Hélène Devynck :
"Le corps des femmes n’est pas accessible aux hommes quand ils veulent."
Hélène Devynck est journaliste TV, elle a été auditionnée lors de la mission d’information menée à l’Assemblée nationale sur la définition pénale du viol. Elle suit de très près le déroulement du procès des violeurs de Gisèle Pelicot, elle lui dédiE même une tribune dans Le Monde. Elle fait aussi partie des femmes qui témoignent face à la caméra de Médiapart en 2022 au sujet des faits de viol, d’agression sexuelle ou de harcèlement sexuel commis par Patrick Poivre d’Arvor (PPDA).

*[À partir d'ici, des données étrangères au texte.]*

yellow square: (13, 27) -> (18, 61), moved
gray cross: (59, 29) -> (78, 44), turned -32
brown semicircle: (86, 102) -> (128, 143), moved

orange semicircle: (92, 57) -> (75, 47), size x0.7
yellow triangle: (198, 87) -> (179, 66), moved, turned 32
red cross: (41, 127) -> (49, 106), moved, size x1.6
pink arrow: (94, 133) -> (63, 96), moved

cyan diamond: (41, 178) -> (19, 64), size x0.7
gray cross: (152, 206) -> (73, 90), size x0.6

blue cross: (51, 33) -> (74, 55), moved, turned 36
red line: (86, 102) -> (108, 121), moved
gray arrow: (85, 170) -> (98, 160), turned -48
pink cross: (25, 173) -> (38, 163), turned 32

Vous avez publié une tribune ce 6 septembre en solidarité avec Gisèle Pélicot dans Le Monde. Pourquoi est-ce que la solidarité entre les victimes est-elle importante ?
Je viens de là d’une certaine façon ! Dans l’affaire PPDA au début, il y avait Florence Porcelle qui a porté plainte toute seule. Et la réponse du violeur a été tellement agressive, tellement massive, qu’en solidarité avec elle, on a été des dizaines à appeler les enquêteurs pour raconter.

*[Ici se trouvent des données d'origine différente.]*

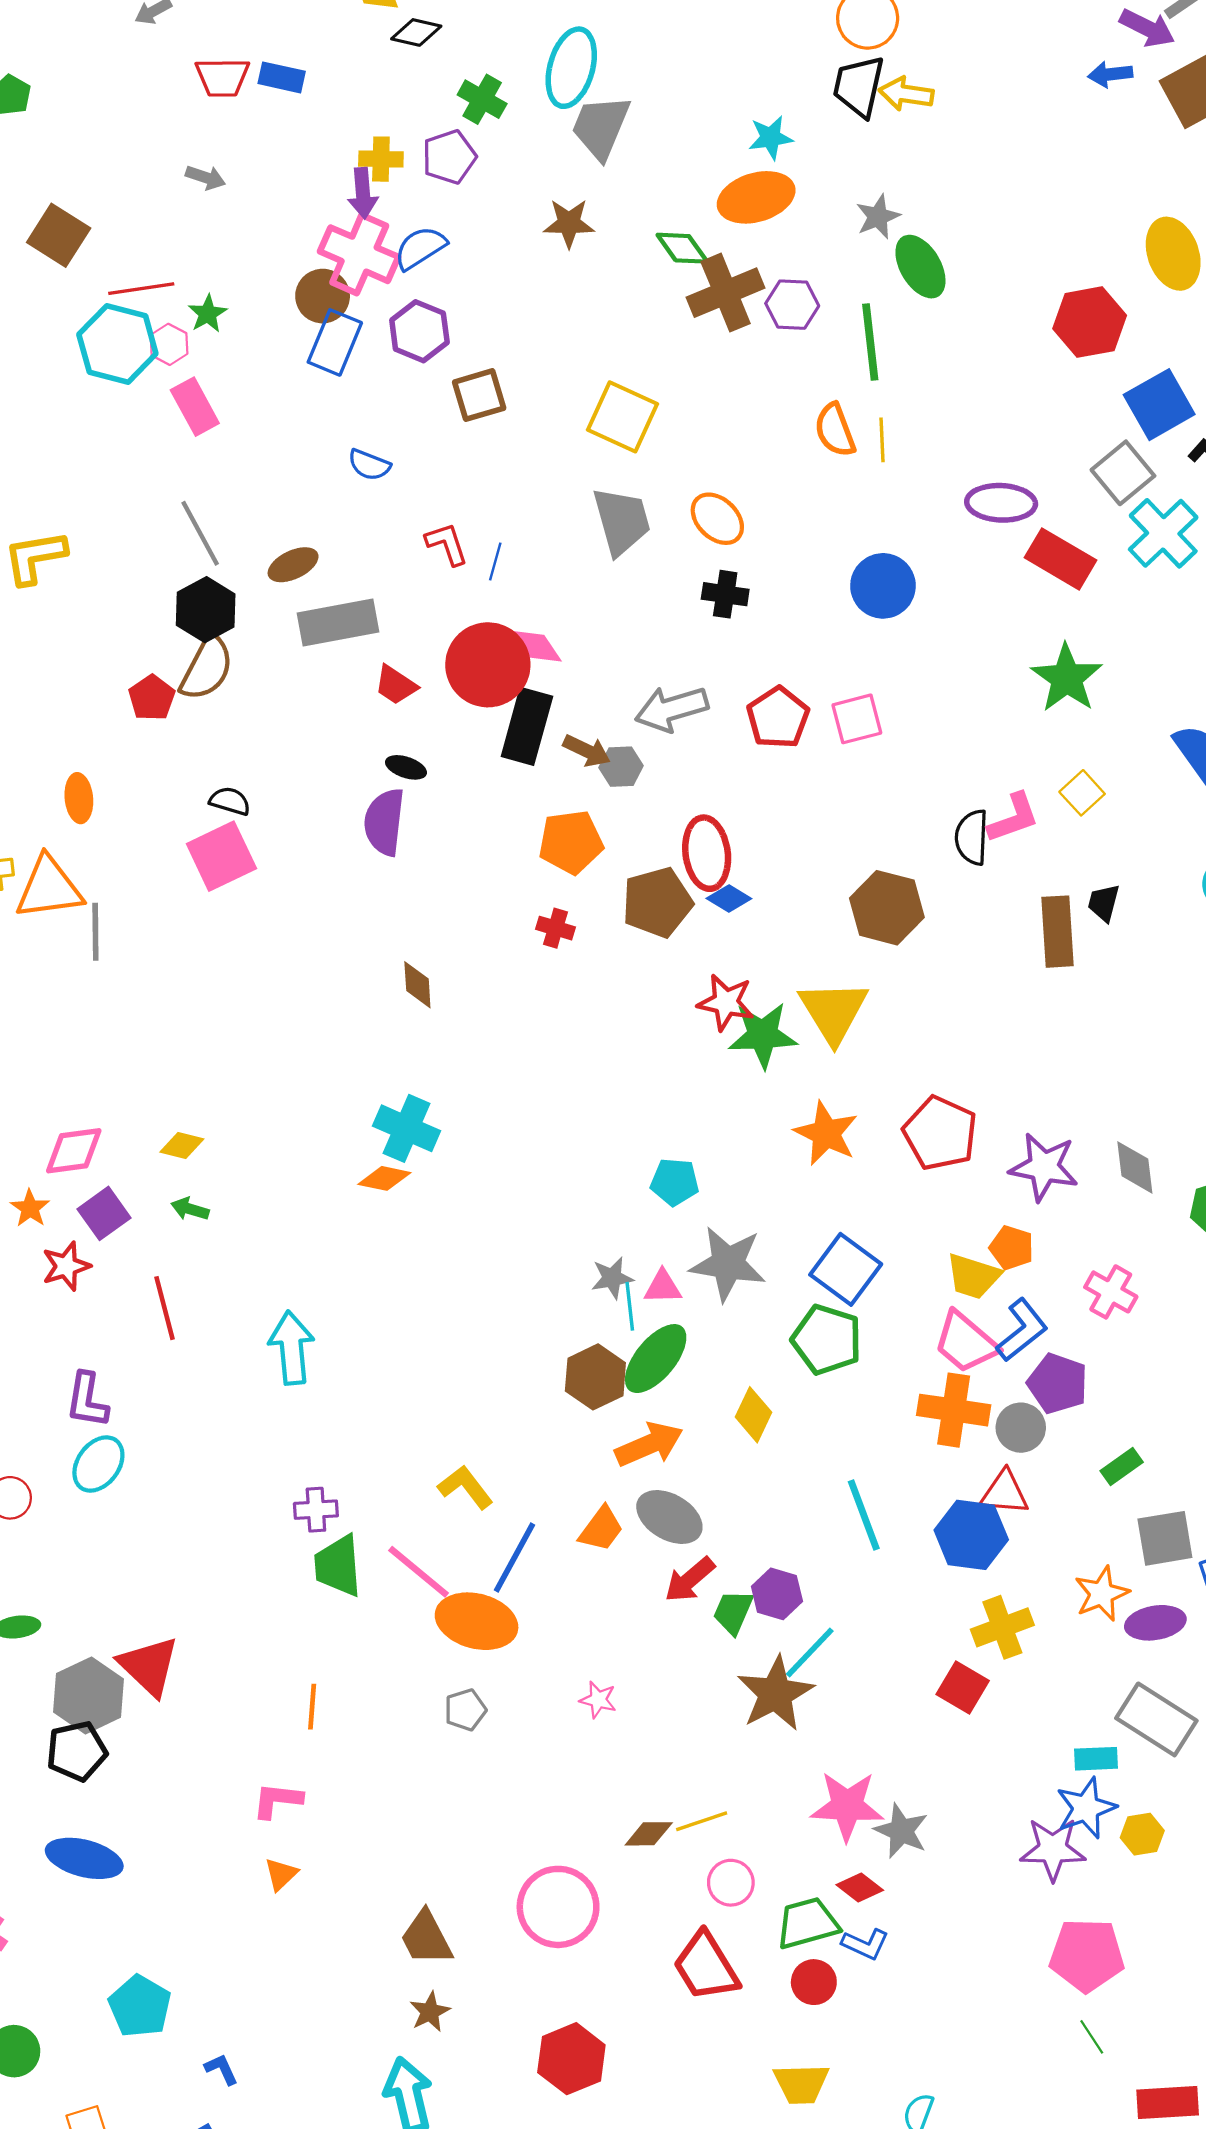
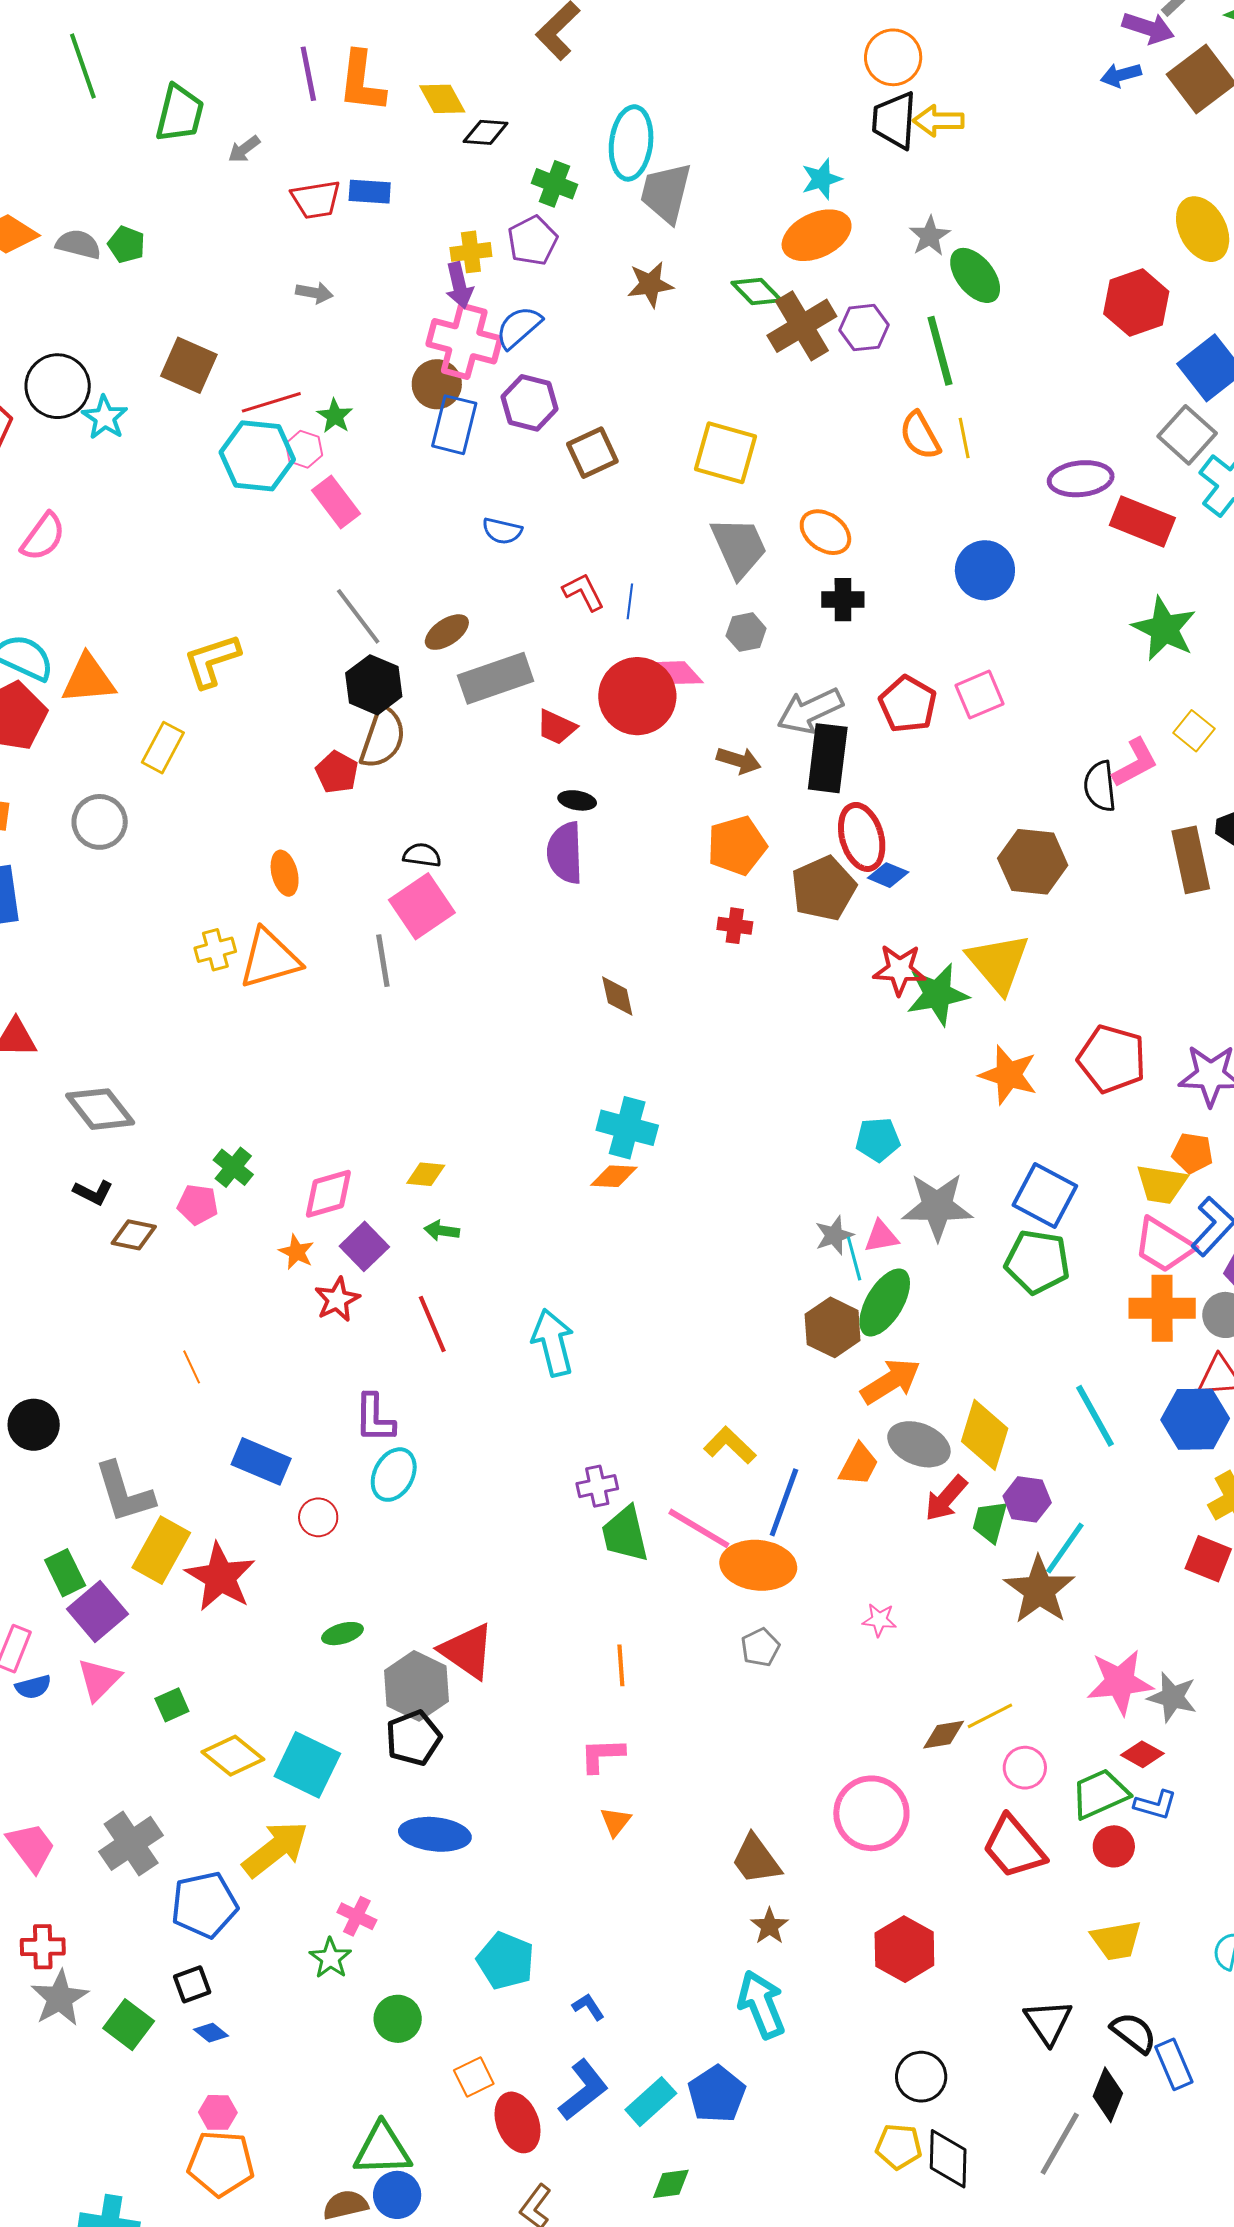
black rectangle: (527, 726) -> (828, 758), moved
gray hexagon: (621, 767) -> (746, 632), moved
gray line: (95, 932) -> (383, 961), moved
yellow diamond: (753, 1415) -> (985, 1435), moved, size x1.4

Je sais très bien que mon témoignage tout seul n’a pas beaucoup de poids parce que je n'ai pas de preuve. Mon témoignage a de la force parce que les autres racontent la même histoire avec le même homme. Le fait d’être ensemble ça nous donne une force incroyable.
Gisèle Pelicot est toute seule. Il y a 50 hommes et elle. Donc bien sûr c’est un réflexe de dire : « Il ne faut pas la laisser seule ». C’était un peu ça le sens de ce que j’ai écrit mais on est des dizaines d’autres féministes à l’avoir fait. Elle a refusé le huis clos en disant « ce qui m’arrive vous regarde, nous regarde ».
Vous soulignez que Gisèle Pélicot a demandé que le procès ne se déroule pas en huis clos. Qu’est-ce que cela change ?
Le viol se produit à huis clos, mais le procès est toujours public, toujours … sauf si la victime le demande. Il y a dans cette affaire des particularités sur lesquelles on peut revenir et qui sont assez choquantes :
Elle demande qu’il n’y ait pas de huis clos. Et que ce qui lui est arrivé soit public. Les violeurs sont embêtés parce qu'ils n'ont pas envie que l’on voie ce qu’ils ont fait, qui sont des preuves du viol. Le président du tribunal leur donne raison. Le huis clos a été mis au moment de la diffusion des preuves de viols, à la demande des prévenus, alors que Gisèle Pellico avait demandé la levée totale du huis clos. Ce que je trouve extrêmement choquant. Comme si le huit clos devait protéger les agresseurs et les accusés plutôt que la victime. Or le huis clos est censé protéger la victime d’abord. Si c'est son choix et si elle y renonce, il faut le respecter.
Quelle importance cela a pour la société ?
Au sujet de l’impact sur la société on peut parler du procès d'Aix-en-Provence mené par Gisèle Halimi en 1978. Elle a fait de ce procès, un procès politique qui a abouti à une définition du viol.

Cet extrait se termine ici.